There is a sense in which the catastrophe is a reflection from the previous card, but not on the side of the symbolism which I have tried to indicate therein. It is more correctly a question of analogy; one is concerned with the fall into the material and animal state, while the other signifies destruction on the intellectual side. The Tower has been spoken of as the chastisement of pride and the intellect overwhelmed in the attempt to penetrate the Mystery of God; but in neither case do these explanations account for the two persons who are the living sufferers. The one is the literal word made void and the other its false interpretation. In yet a deeper sense, it may signify also the end of a dispensation, but there is no possibility here for the consideration of this involved question.
Eliphas Lévi: XVI (16) The Tower – La Maison De Dieu.
Do you know why the Fiery Sword of Samael is stretched over the Garden of Delight, which was the cradle of our race?
Do you know why the Deluge was ordered to efface from the earth every vestige of the race of the giants?
Do you know why the Temple of Solomon was destroyed?
These events have been necessary because the Great Arcanum of the Knowledge of Good and of Evil has been revealed.
Angels have fallen because they have attempted to divulge this Great Secret. It is the secret of Life, and when its first word is betrayed, that word becomes fatal. If the Devil himself were to utter that Word, he would die.

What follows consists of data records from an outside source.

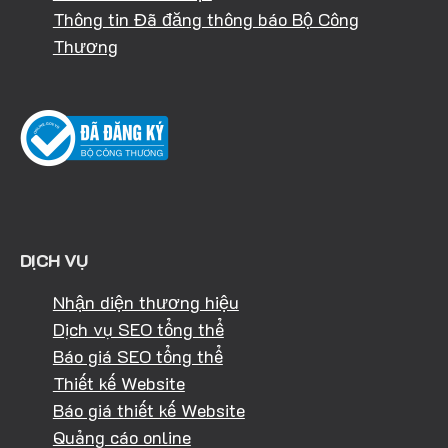
Thông tin Đã đăng thông báo Bộ Công
Thương
DỊCH VỤ
Nhận diện thương hiệu
Dịch vụ SEO tổng thể
Báo giá SEO tổng thể
Thiết kế Website
Báo giá thiết kế Website
Quảng cáo online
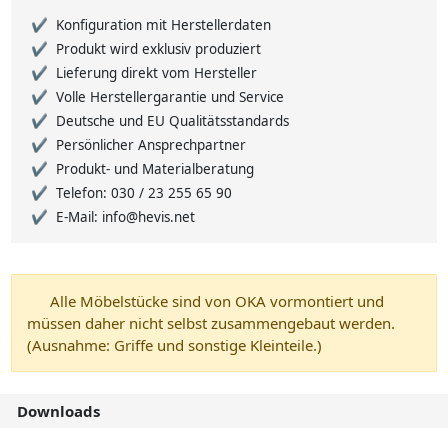
Konfiguration mit Herstellerdaten
Produkt wird exklusiv produziert
Lieferung direkt vom Hersteller
Volle Herstellergarantie und Service
Deutsche und EU Qualitätsstandards
Persönlicher Ansprechpartner
Produkt- und Materialberatung
Telefon: 030 / 23 255 65 90
E-Mail: info@hevis.net
Alle Möbelstücke sind von OKA vormontiert und
müssen daher nicht selbst zusammengebaut werden.
(Ausnahme: Griffe und sonstige Kleinteile.)
Downloads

This Word will destroy each one who speaks it, and every one who hears it spoken. If it were spoken aloud in the hearing of the people of a town, that town would be given over to Anathema. If that Word were to be whispered beneath the dome of a Temple, then within three days the Temple doors would fly open, a Voice would utter a cry, the divine indweller would depart, and the building would fall in ruins. No refugee could be found for one who revealed it; if he mounted to the topmost part of a tower the lightning−flash would strike him, if he tried to hide himself in the caverns of the earth, a torrent would whirl him away; if he sought refuge in the house of a friend he would be betrayed; if in the arms of the wife of his bosom, she would desert him in affright.

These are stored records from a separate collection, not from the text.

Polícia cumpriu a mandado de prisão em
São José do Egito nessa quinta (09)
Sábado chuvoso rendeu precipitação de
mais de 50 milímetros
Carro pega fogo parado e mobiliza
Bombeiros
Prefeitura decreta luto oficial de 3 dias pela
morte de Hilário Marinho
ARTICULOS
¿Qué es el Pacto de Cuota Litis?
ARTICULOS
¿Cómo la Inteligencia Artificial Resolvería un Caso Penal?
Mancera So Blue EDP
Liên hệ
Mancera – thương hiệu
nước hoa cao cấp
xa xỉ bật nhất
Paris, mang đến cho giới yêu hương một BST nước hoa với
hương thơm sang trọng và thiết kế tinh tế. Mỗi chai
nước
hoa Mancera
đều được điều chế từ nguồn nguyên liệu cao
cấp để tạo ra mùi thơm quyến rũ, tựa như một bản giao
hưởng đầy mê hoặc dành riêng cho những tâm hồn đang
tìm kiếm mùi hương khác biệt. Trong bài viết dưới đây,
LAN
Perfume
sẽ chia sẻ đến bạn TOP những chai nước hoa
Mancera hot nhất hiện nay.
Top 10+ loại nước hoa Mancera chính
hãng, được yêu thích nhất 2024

In his passion of despair he would renounce his science and knowledge, and, condemning himself to the same blindness as did Oedipus, would shriek out: “I have profaned the bed of my mother.”
Happy is the man who solves the Enigma of the Sphynx, but wretched is he who retails the answer to another. He who has solved the secret and guards its secrecy is as the “King of Earth”; he disdains mere riches, is inaccessible to any suffering or fear from destiny, he could await with a smile the crash of worlds. This secret is, moreover, profaned and falsified by its mere revelation, and never yet has a just or true idea came from its betrayal. Those who possess it have found it. Those who pronounce it for others to hear have lost it already.